Each session is isolated — it has its own shared memory, its own execution state, and its own history. This matters because sessions can be long-running. An agent might start researching a prospect, pause for human approval, wait hours or days, and then resume to send the message. The session preserves everything across that gap.
Sessions also make debugging straightforward. Every decision the agent made, every tool it called, every retry it attempted — it's all captured in the session. When something goes wrong, you can trace exactly what happened.
## Iterations
Within a session, nodes (especially `event_loop` nodes) work in iterations. An iteration is one turn of the loop: the LLM reasons about the current state, possibly calls tools, observes results, and produces output. Then the judge evaluates: is this good enough?
If not, the node iterates again. The LLM sees what went wrong and adjusts its approach. This is how agents self-correct without human intervention — through rapid iteration within a single node, not by restarting the whole process.
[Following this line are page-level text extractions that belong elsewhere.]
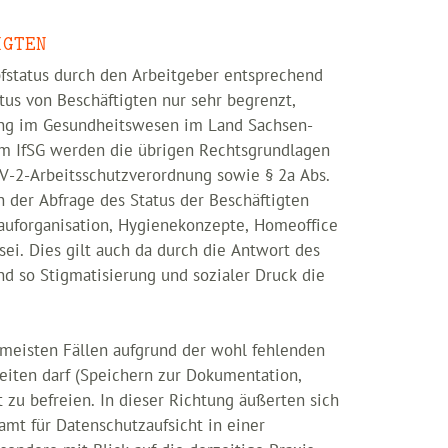
IGTEN
pfstatus durch den Arbeitgeber entsprechend
tus von Beschäftigten nur sehr begrenzt,
dung im Gesundheitswesen im Land Sachsen-
m IfSG werden die übrigen Rechtsgrundlagen
V-2-Arbeitsschutzverordnung sowie § 2a Abs.
der Abfrage des Status der Beschäftigten
uforganisation, Hygienekonzepte, Homeoffice
ei. Dies gilt auch da durch die Antwort des
nd so Stigmatisierung und sozialer Druck die
n meisten Fällen aufgrund der wohl fehlenden
beiten darf (Speichern zur Dokumentation,
t zu befreien. In dieser Richtung äußerten sich
mt für Datenschutzaufsicht in einer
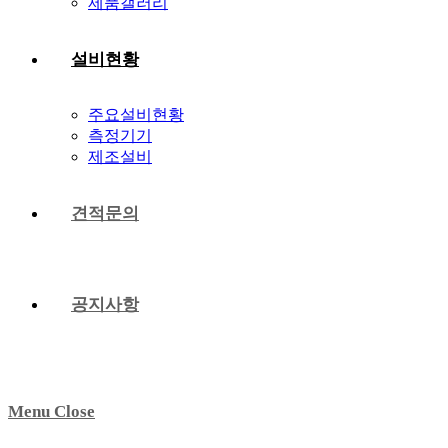
제품갤러리
설비현황
주요설비현황
측정기기
제조설비
견적문의
공지사항
Menu
Close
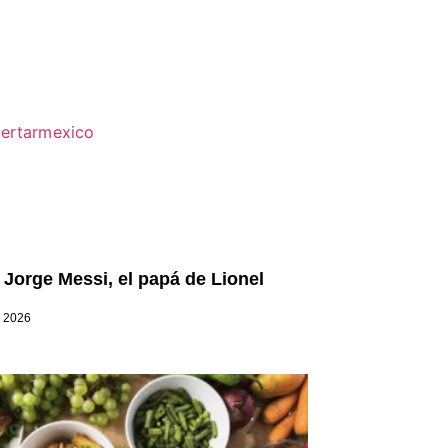
 Jorge Messi, el papá de Lionel
, 2026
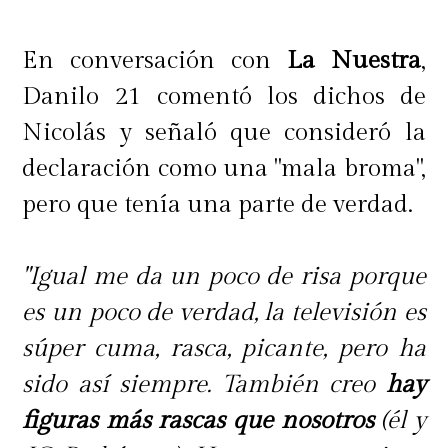
En conversación con
La Nuestra
,
Danilo 21 comentó los dichos de
Nicolás y señaló que consideró la
declaración como una "mala broma",
pero que tenía una parte de verdad.
"Igual me da un poco de risa porque
es un poco de verdad, la televisión es
súper cuma, rasca, picante, pero ha
sido así siempre. También creo
hay
figuras más rascas que nosotros
(él y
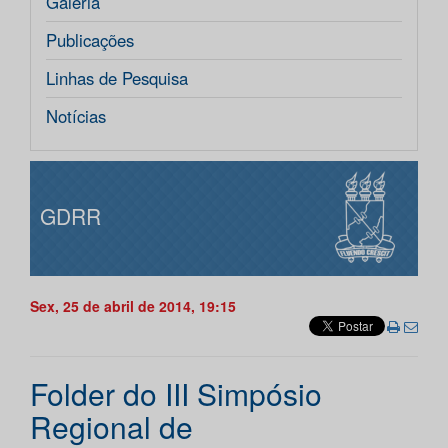
Galeria
Publicações
Linhas de Pesquisa
Notícias
GDRR
Sex, 25 de abril de 2014, 19:15
Folder do III Simpósio
Regional de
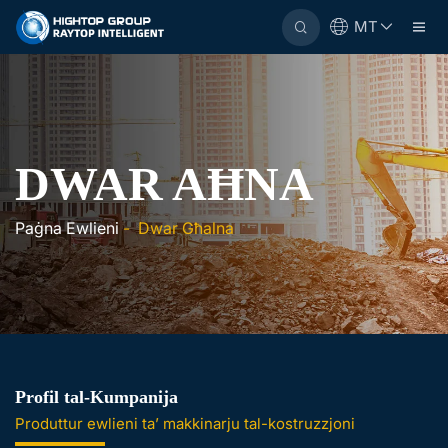
MT
DWAR AĦNA
Paġna Ewlieni
-
Dwar Għalna
Profil tal-Kumpanija
Produttur ewlieni ta’ makkinarju tal-kostruzzjoni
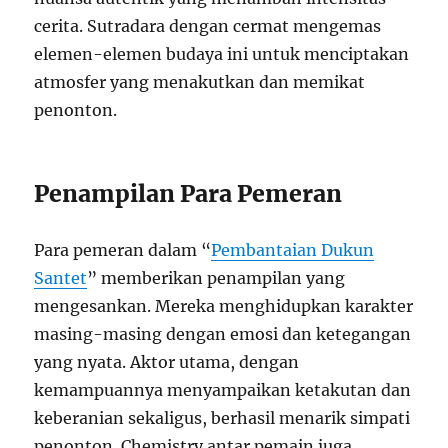
cerita. Sutradara dengan cermat mengemas
elemen-elemen budaya ini untuk menciptakan
atmosfer yang menakutkan dan memikat
penonton.
Penampilan Para Pemeran
Para pemeran dalam “
Pembantaian Dukun
Santet
” memberikan penampilan yang
mengesankan. Mereka menghidupkan karakter
masing-masing dengan emosi dan ketegangan
yang nyata. Aktor utama, dengan
kemampuannya menyampaikan ketakutan dan
keberanian sekaligus, berhasil menarik simpati
penonton. Chemistry antar pemain juga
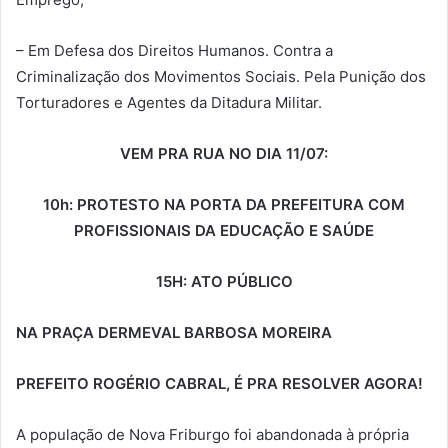
– Em Defesa dos Direitos Humanos. Contra a
Criminalização dos Movimentos Sociais. Pela Punição dos
Torturadores e Agentes da Ditadura Militar.
VEM PRA RUA NO DIA 11/07:
10h: PROTESTO NA PORTA DA PREFEITURA COM
PROFISSIONAIS DA EDUCAÇÃO E SAÚDE
15H: ATO PÚBLICO
NA PRAÇA DERMEVAL BARBOSA MOREIRA
PREFEITO ROGÉRIO CABRAL,
É PRA RESOLVER AGORA!
A população de Nova Friburgo foi abandonada à própria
Iterations have limits. You set a maximum per node to prevent runaway loops. If a node can't produce acceptable output within its iteration budget, it fails and the graph's error-handling edges take over.
## Headless Execution
A lot of business processes need to run continuously — monitoring inboxes, processing incoming leads, watching for events. These agents run **headless**: no UI, no human sitting at a terminal, just the agent doing its job in the background.
Headless doesn't mean unsupervised. HITL (human-in-the-loop) nodes still pause execution and wait for human input when the agent hits a decision it shouldn't make alone. The difference is that instead of a live conversation, the agent sends a notification, waits for a response through whatever channel you've configured, and resumes when the human weighs in.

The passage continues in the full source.